_Task_
For this exercise, copy exactly the lines below from the one with "programme durant notre atelier pour ceux qui" through the one with "kapsamında yeni bir gelişme yaşand" and leave out the pictures.

_Excerpted data_

┌──

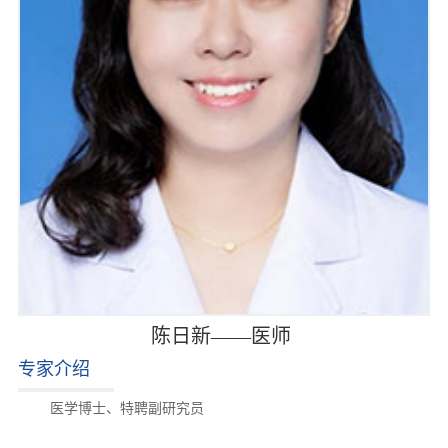
陈日新——医师
专家介绍
医学博士、特聘副研究员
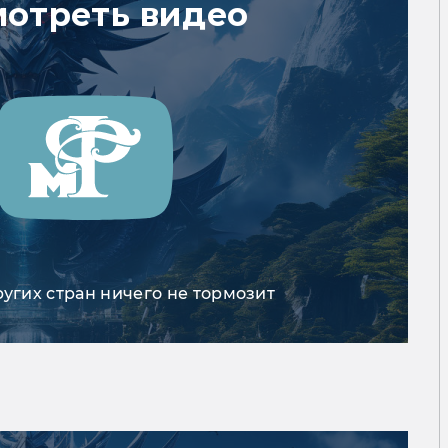
мотреть видео
ругих стран ничего не тормозит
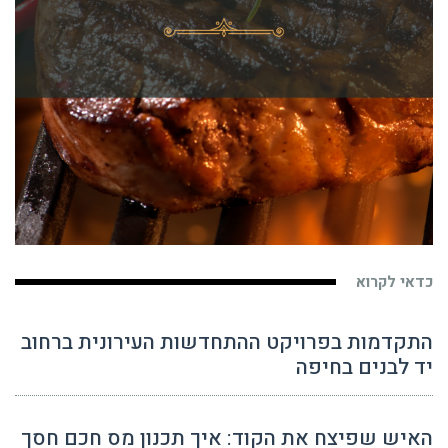
כדאי לקרוא
התקדמות בפרויקט ההתחדשות העירונית ברחוב
יד לבנים בחיפה
האיש שפיצח את הקוד: איך תכנון מס חכם חסך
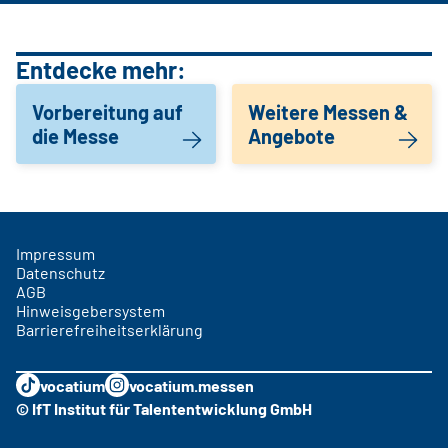
Entdecke mehr:
Vorbereitung auf
Weitere Messen &
die Messe
Angebote
Impressum
Datenschutz
AGB
Hinweisgebersystem
Barrierefreiheitserklärung
vocatium
vocatium.messen
© IfT Institut für Talententwicklung GmbH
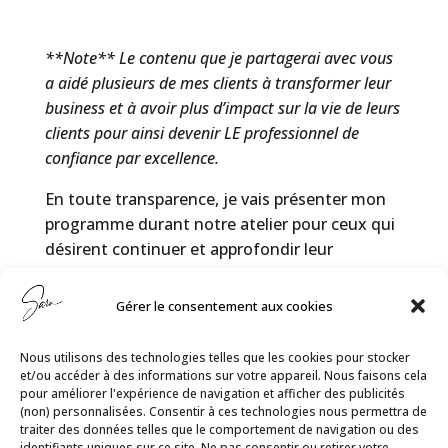
**Note** Le contenu que je partagerai avec vous
a aidé plusieurs de mes clients à transformer leur
business et à avoir plus d’impact sur la vie de leurs
clients pour ainsi devenir LE professionnel de
confiance par excellence.
En toute transparence, je vais présenter mon
programme durant notre atelier pour ceux qui
désirent continuer et approfondir leur
approche communicationnelle. Mais que vous
décidiez de rejoindre le programme ou pas, la
Gérer le consentement aux cookies
valeur du contenu que vous recevrez durant
cet atelier transformera votre manière de
Nous utilisons des technologies telles que les cookies pour stocker
communiquer, ça, c’est garanti.
et/ou accéder à des informations sur votre appareil. Nous faisons cela
pour améliorer l'expérience de navigation et afficher des publicités
(non) personnalisées. Consentir à ces technologies nous permettra de
traiter des données telles que le comportement de navigation ou des
identifiants uniques sur ce site. Ne pas consentir ou retirer votre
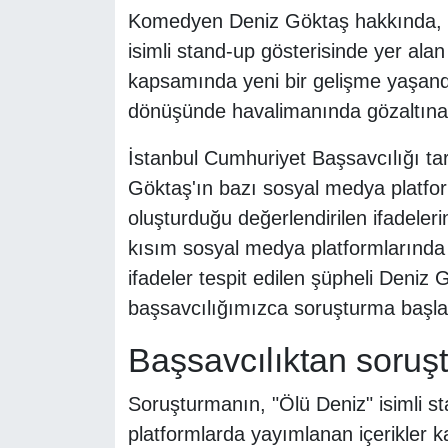
Komedyen Deniz Göktaş hakkında, 
isimli stand-up gösterisinde yer ala
kapsamında yeni bir gelişme yaşand
dönüşünde havalimanında gözaltına a
İstanbul Cumhuriyet Başsavcılığı t
Göktaş'ın bazı sosyal medya platfor
oluşturduğu değerlendirilen ifadelerin 
kısım sosyal medya platformlarında 
ifadeler tespit edilen şüpheli Deni
başsavcılığımızca soruşturma başlatıl
Başsavcılıktan soruş
Soruşturmanın, "Ölü Deniz" isimli sta
platformlarda yayımlanan içerikler k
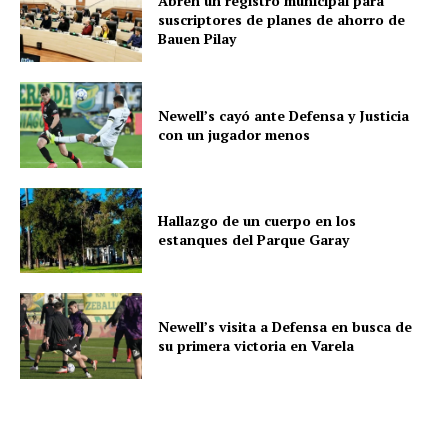
Abren un registro municipal para
suscriptores de planes de ahorro de
Bauen Pilay
Newell’s cayó ante Defensa y Justicia
con un jugador menos
Hallazgo de un cuerpo en los
estanques del Parque Garay
Newell’s visita a Defensa en busca de
su primera victoria en Varela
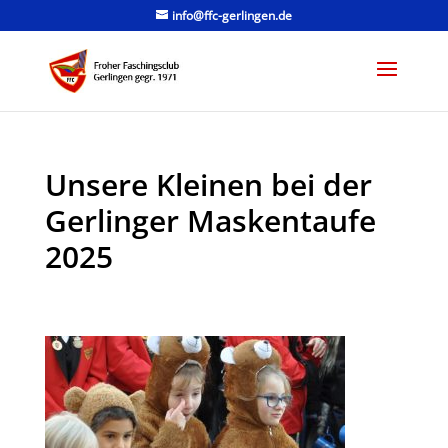
info@ffc-gerlingen.de
Unsere Kleinen bei der
Gerlinger Maskentaufe
2025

└──

_Response box_
programme durant notre atelier pour ceux qui
désirent continuer et approfondir leur
approche communicationnelle. Mais que vous
décidiez de rejoindre le programme ou pas, la
Gérer le consentement aux cookies
valeur du contenu que vous recevrez durant
cet atelier transformera votre manière de
Nous utilisons des technologies telles que les cookies pour stocker
communiquer, ça, c’est garanti.
et/ou accéder à des informations sur votre appareil. Nous faisons cela
pour améliorer l'expérience de navigation et afficher des publicités
(non) personnalisées. Consentir à ces technologies nous permettra de
traiter des données telles que le comportement de navigation ou des
identifiants uniques sur ce site. Ne pas consentir ou retirer votre
Komedyen Deniz Göktaş hakkında, 
isimli stand-up gösterisinde yer ala
kapsamında yeni bir gelişme yaşand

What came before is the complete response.